A Historical Landmark
The Cascadilla Boat Club began leasing the Cascadilla Boathouse, located in Stewart Park, in the mid-‘80s, but the lease came into question last year when the Board of Public Works began reassessing licenses for public property. The boathouse, built in
1896, was leased by the club in 1985, and since then, the annual fee to use the building has been $46.17. In the revised version of the license, the club will be asked to pay around $13,000 yearly. The fee is not a problem for the club said Dan Robinson, a founder and current board member of the club, the problem is the people who are using this opportunity to try to remove Cascadilla Boat Club from the boathouse.

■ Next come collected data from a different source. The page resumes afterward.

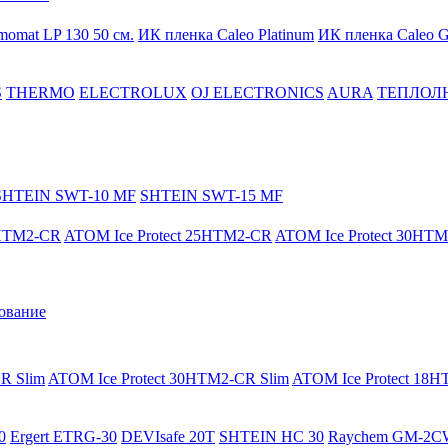
momat LP 130 50 cм.
ИК пленка Caleo Platinum
ИК пленка Caleo G
S
THERMO
ELECTROLUX
OJ ELECTRONICS
AURA
ТЕПЛОЛ
SHTEIN SWT-10 MF
SHTEIN SWT-15 MF
8HTM2-CR
ATOM Ice Protect 25HTM2-CR
ATOM Ice Protect 30HT
ование
R Slim
ATOM Ice Protect 30HTM2-CR Slim
ATOM Ice Protect 18
0
Ergert ETRG-30
DEVIsafe 20T
SHTEIN HC 30
Raychem GM-2C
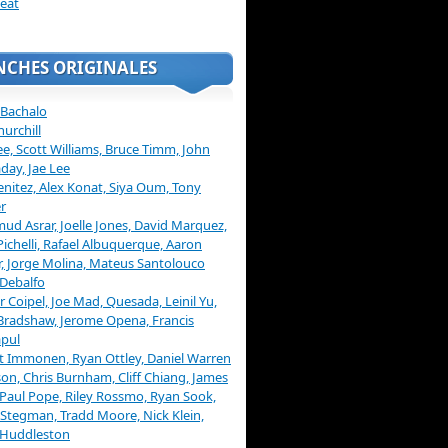
eat
NCHES ORIGINALES
 Bachalo
hurchill
ee, Scott Williams, Bruce Timm, John
day, Jae Lee
enitez, Alex Konat, Siya Oum, Tony
r
d Asrar, Joelle Jones, David Marquez,
Pichelli, Rafael Albuquerque, Aaron
, Jorge Molina, Mateus Santolouco
Debalfo
er Coipel, Joe Mad, Quesada, Leinil Yu,
Bradshaw, Jerome Opena, Francis
pul
t Immonen, Ryan Ottley, Daniel Warren
on, Chris Burnham, Cliff Chiang, James
 Paul Pope, Riley Rossmo, Ryan Sook,
Stegman, Tradd Moore, Nick Klein,
 Huddleston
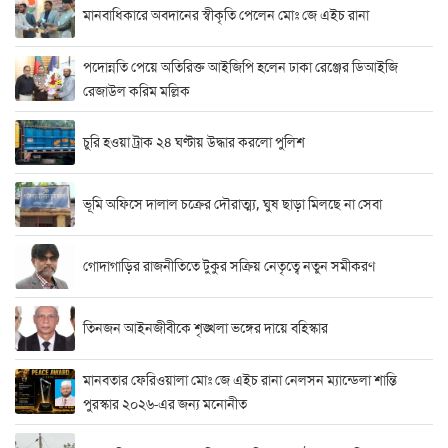
মানবাধিকারে অবদানের স্বীকৃতি পেলেন মোঃ জে এইচ রানা
পদোন্নতি পেয়ে অতিরিক্ত আইজিপি হলেন ঢাকা রেঞ্জের ডিআইজি
রেজাউল করিম মল্লিক
চুরি হওয়া ট্রাক ২৪ ঘণ্টায় উদ্ধার করলো পুলিশ
ভূমি অফিসে দালাল চক্রের দৌরাত্ম্য, ঘুষ ছাড়া মিলছে না সেবা
গোদাগাড়ির রাজনীতিতে টুকুর সক্রিয় নেতৃত্বে নতুন সমীকরণ
তিনজন আইনজীবীকে শৃঙ্খলা ভঙ্গের দায়ে বহিস্কার
মানবতার ফেরিওয়ালা মোঃ জে এইচ রানা নেলসন ম্যান্ডেলা শান্তি
পুরস্কার ২০২৬-এর জন্য মনোনীত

Mayor Svante Myrick is in support of keeping the club in their current location. “We need to preserve this resource as an asset for rowing and for getting on the water,” Myrick said at the City Administration meeting on Feb. 18.
The Safety Factor
Those in favor of removing CBC from the boathouse have cited safety as their main concern in keeping the club in a public park.

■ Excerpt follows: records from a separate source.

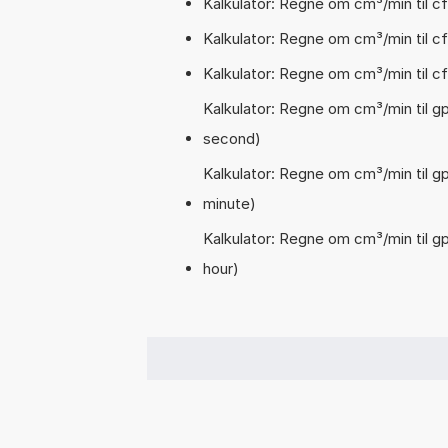
Kalkulator: Regne om cm³/min til cf
Kalkulator: Regne om cm³/min til cf
Kalkulator: Regne om cm³/min til cf
Kalkulator: Regne om cm³/min til gps
second)
Kalkulator: Regne om cm³/min til gp
minute)
Kalkulator: Regne om cm³/min til gph
hour)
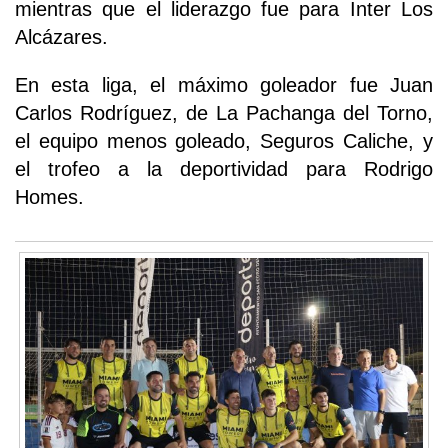
mientras que el liderazgo fue para Inter Los
Alcázares.
En esta liga, el máximo goleador fue Juan
Carlos Rodríguez, de La Pachanga del Torno,
el equipo menos goleado, Seguros Caliche, y
el trofeo a la deportividad para Rodrigo
Homes.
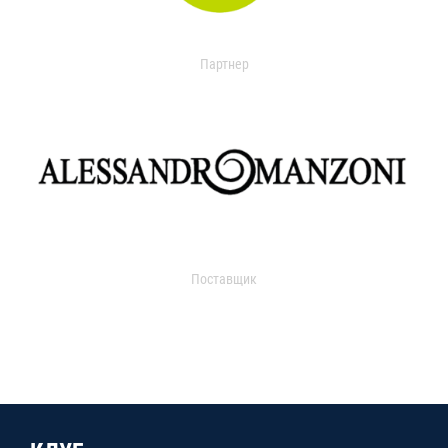
Партнер
Поставщик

“The lack of city oversight of the safety protocols of the Cascadilla Boat Club,” Alderperson Brock said was her main concern at the meeting. Oversight is a tricky issue in rowing as there is not a strict licensing procedure set out by USRowing, the national governing body, or strict restrictions in terms of safety protocol. There are also multiple governing bodies in rowing at the state and national levels.
Robinson denied any issues with safety the club might have. “I think the club’s running safe,” said Robinson.
This was not always the case though. Robinson was asked to come back to CBC in the summer of 2013 after nearly twenty-five years away from the organization to help improve safety. “They had some terrific enthusiasm among it’s coaching staff, a young coaching staff,” said Robinson. A coaching staff whom he described as a little bit reckless.
The statistics still stand in favor of the club though. According to a report by the New York State Office of Parks, Recreation & Historic Preservation in 2013, there was only one injury involving a rower in a racing shell in the state last year. No supervised fatalities have been recorded in rowing in the past 25 years according to Robinson.
According to Robinson, the club is doing its best to improve safety as much as possible by holding safety classes for coaches twice a year and constantly informing staff of changes in USRowing safety procedures. After an incident in which a rower was excused from the team after his father expressed concerns for the club’s safety protocol, a document containing the club’s safety information was placed online for easy accessibility.
The cold is always a factor in Ithaca, especially when dealing with water sports. “Everybody knows how to swim,” said Robinson who explained that there is a mandatory swimming test for all rowers that requires them to, among other things, tread water for ten minutes while wearing a t-shirt and gym shorts. For those who do not pass the swim test a life jacket is required for them to go out on the water.
Hypothermia is of course the main concern when dealing with water that often dips below 60 degrees. The club safety document states that “when the water is below 50 degrees Fahrenheit, CBC singles and pairs may not go out without a coaching launch.” This ensures there are boats with the proper safety equipment to recover a rower who has fallen in the water.
The license will go before the Board of Public Works and the City Administration in April and will be brought before the Common Council in May.